Task statement: Report back each line of the data that contains the word "يطلق".

Available records START

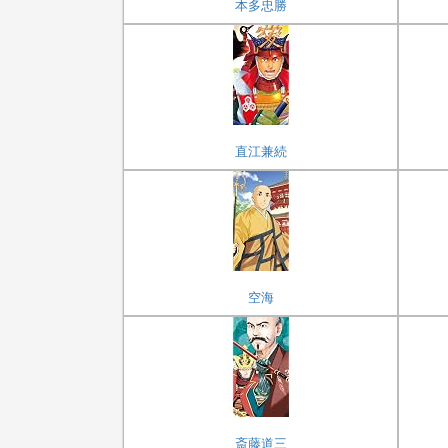
本多忠勝
直江兼続
空海
斎藤道三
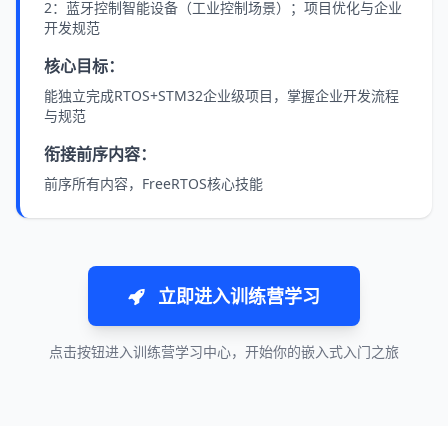
2：蓝牙控制智能设备（工业控制场景）；项目优化与企业
开发规范
核心目标：
能独立完成RTOS+STM32企业级项目，掌握企业开发流程
与规范
衔接前序内容：
前序所有内容，FreeRTOS核心技能
立即进入训练营学习
点击按钮进入训练营学习中心，开始你的嵌入式入门之旅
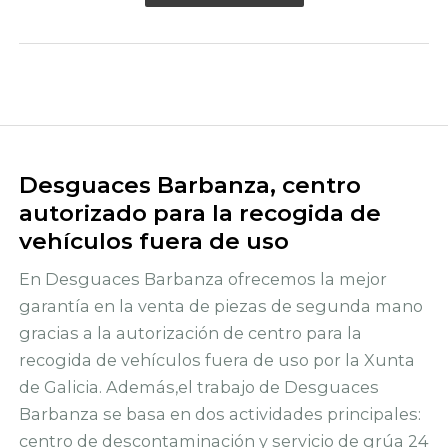
Desguaces Barbanza, centro
autorizado para la recogida de
vehículos fuera de uso
En Desguaces Barbanza ofrecemos la mejor
garantía en la venta de piezas de segunda mano
gracias a la autorización de centro para la
recogida de vehículos fuera de uso por la Xunta
de Galicia. Además,el trabajo de Desguaces
Barbanza se basa en dos actividades principales:
centro de descontaminación y servicio de grúa 24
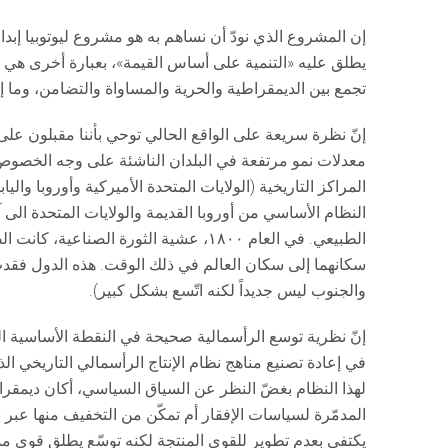
إن المشروع الذي نودّ أن نساهم به هو مشروع ليوتوبيا إبداع
يطلق عليه «التنمية على أساس القيمة»، بعبارة أخرى هي تن
تجمع بين الديمقراطية والحرية والمساواة والتضامن، وما إ
إنّ نظرة سريعة على الواقع الحالي توحي بأننا مقبلون عل
معدلات نمو مرتفعة في البلدان الناشئة على وجه الخصوص (ا
المراكز التاريخية (الولايات المتحدة الأميركية وأوروبا والي
النظام الأساسي من أوروبا القديمة والولايات المتحدة الى آ
الطبيعي. في العام ١٨٠٠، عشية الثورة ال
سكانهما إلى سكان العالم في ذلك الوقت. هذه الدول فقدت م
والجنوب ليس جديداً لكنه اتّسع بشكل كبير).
إنّ نظرية توسع الرأسمالية صحيحة في النقطة الأساسية التال
في إعادة تصنيع مناهج نظام الإنتاج الرأسمالي التاريخي الذ
لهذا النظام بغضّ النظر عن السياق السياسي، أكان ديمقراطيا
المدمّرة لسياسات الإفقار أم تمكّن من التخفيف منها عبر سي
يكتفي بعدم تطوير للقوى المنتجة لكنه توسّع يطلق قوى مد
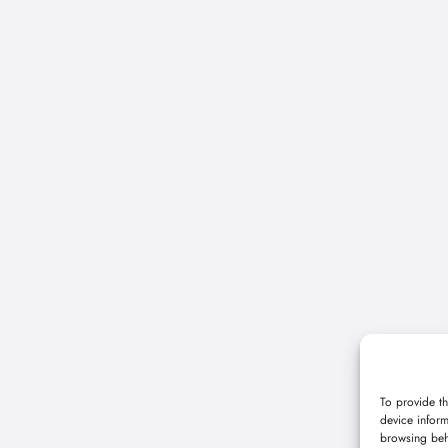
To provide th
device inform
browsing beh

Available records END

Answer:
يطلق عليه «التنمية على أساس القيمة»، بعبارة أخرى هي تن
يكتفي بعدم تطوير للقوى المنتجة لكنه توسّع يطلق قوى مد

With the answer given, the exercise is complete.